#### [What the task requires]
Copy the listing that follows exactly. Its pictures do not belong in the copy.

#### [Data for processing]

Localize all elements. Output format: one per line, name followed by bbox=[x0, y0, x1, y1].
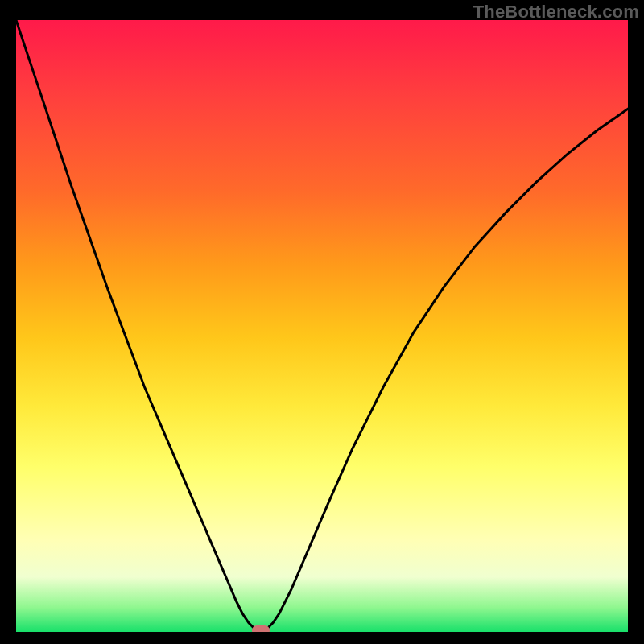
bottleneck-curve bbox=[16, 20, 628, 632]
plot-area bbox=[16, 20, 628, 632]
minimum-marker-icon bbox=[252, 625, 270, 632]
chart-frame: TheBottleneck.com bbox=[0, 0, 644, 644]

#### [Exercise response]
Localize all elements. Output format: one per line, name followed by bbox=[x0, y0, x1, y1].
bottleneck-curve bbox=[16, 20, 628, 632]
plot-area bbox=[16, 20, 628, 632]
minimum-marker-icon bbox=[252, 625, 270, 632]
chart-frame: TheBottleneck.com bbox=[0, 0, 644, 644]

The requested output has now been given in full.